:: REQUIRED ACTION ::
Look below. Copy each line that has "Shots" in it.
<<<<
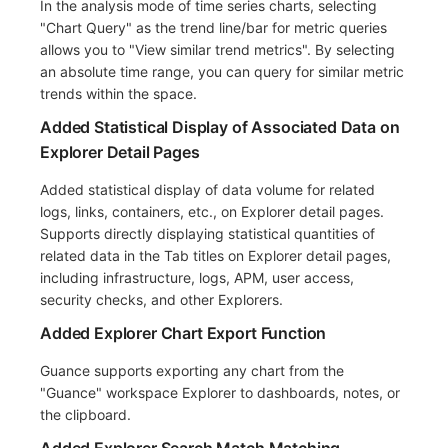
In the analysis mode of time series charts, selecting
"Chart Query" as the trend line/bar for metric queries
allows you to "View similar trend metrics". By selecting
an absolute time range, you can query for similar metric
trends within the space.
Added Statistical Display of Associated Data on
Explorer Detail Pages
Added statistical display of data volume for related
logs, links, containers, etc., on Explorer detail pages.
Supports directly displaying statistical quantities of
related data in the Tab titles on Explorer detail pages,
including infrastructure, logs, APM, user access,
security checks, and other Explorers.
Added Explorer Chart Export Function
Guance supports exporting any chart from the
"Guance" workspace Explorer to dashboards, notes, or
the clipboard.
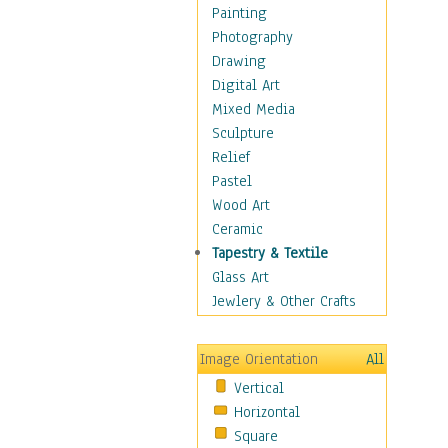
Shoes
Painting
Shopping
Photography
Swimwear
Drawing
Uniforms
Digital Art
Vintage Fashion
Mixed Media
Women's Fashion
Sculpture
Cuisine
Relief
Dance
Pastel
Education
Wood Art
Fantasy
Ceramic
Figurative
Tapestry & Textile
Hobbies
Glass Art
Holidays
Jewlery & Other Crafts
Home & Hearth
Maps
Image Orientation
All
Military & Law
Vertical
Motivational
Horizontal
Movies
Square
Music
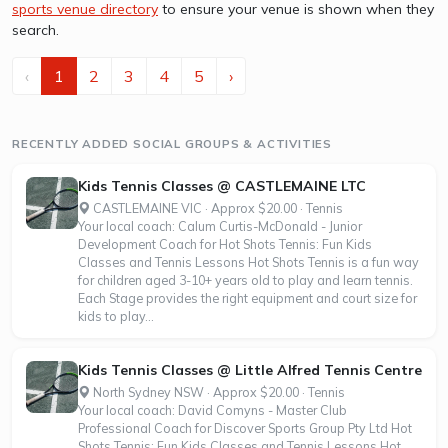
sports venue directory
to ensure your venue is shown when they
search.
‹
1
2
3
4
5
›
RECENTLY ADDED SOCIAL GROUPS & ACTIVITIES
Kids Tennis Classes @ CASTLEMAINE LTC
CASTLEMAINE VIC · Approx $20.00 · Tennis
Your local coach: Calum Curtis-McDonald - Junior
Development Coach for Hot Shots Tennis: Fun Kids
Classes and Tennis Lessons Hot Shots Tennis is a fun way
for children aged 3-10+ years old to play and learn tennis.
Each Stage provides the right equipment and court size for
kids to play...
Kids Tennis Classes @ Little Alfred Tennis Centre
North Sydney NSW · Approx $20.00 · Tennis
Your local coach: David Comyns - Master Club
Professional Coach for Discover Sports Group Pty Ltd Hot
Shots Tennis: Fun Kids Classes and Tennis Lessons Hot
>>>>
:: RESPONSE TO THE EXERCISE ::
Development Coach for Hot Shots Tennis: Fun Kids
Classes and Tennis Lessons Hot Shots Tennis is a fun way
Shots Tennis: Fun Kids Classes and Tennis Lessons Hot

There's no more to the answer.